Technical Abstract: Baculoviruses have been genetically engineered to enhance the rate of mortality and thereby, hopefully, reduce feeding damage inflicted by populations of pest insects. Prior results using recombinant viruses, with an insect-selective-toxin insert, has increased the rate of larval mortality ca. 25 to 50% and reduced feeding ca. 35 to 60%. Our objective was to determine the extent and rate of mortality of 5th-instar larvae of Trichoplusia ni exposed to a wild (AcC6) or recombinant strain (AcAaIT) of AcMNPV and relate mortality to feeding. Early 5th-instar larvae were used to simulate a worst-case-scenario when larvae are approaching full growth and at a stage, prior to prepupation, when most feeding will be done. The rate of mortality of 5th instar larvae exposed to the recombinant AcAaIT virus was significantly faster than with the wild AcC6 strain. Initial mortality occurred after 2 days for larvae exposed to AcAaIT and after 3 days for larvae exposed to AcC6. The AcAaIT strain killed 5th instar T. n larvae 26.3 + or - 4.7% faster than the AcC6 strain.
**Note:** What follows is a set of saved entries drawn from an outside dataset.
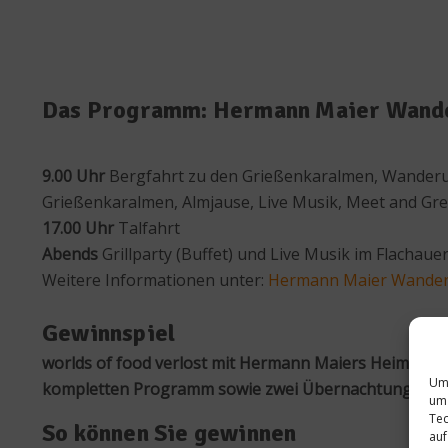
Das Programm: Hermann Maier Wande
9.00 Uhr
Bergfahrt zu den Grießenkaralmen, Wander
Grießenkaralmen, Almjause, Live Musik, Meet and Gr
17.00 Uhr
Talfahrt
Abends
Grillparty (Buffet) und Live Musik im Flachaue
Weitere Informationen unter:
Hermann Maier Wander
Gewinnspiel
worlds of food verlost mit Hermann Maiers Heimatgem
Um 
kompletten Programm sowie zwei Übernachtungen in Fl
um 
Tec
So können Sie gewinnen
auf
The extent of feeding (based on fecal weights) of late-instar larvae exposed to AcAaIT was significantly less than the controls in all three experiments and significantly lower than the wild AcC6 strain in only one experiment. The reduction in feeding for larvae exposed to AcAaIT when compared to the control or AcC6 was 13.2 + or - 0.6% and 8.5 + or - 2.6%, respectively. There was no significant differences in fecal weights between the untreated larvae and larvae exposed to the AcC6 strain. The difference in fecal weight between AcC6 and the untreated larvae averaged 5.0 + or - 2.0%.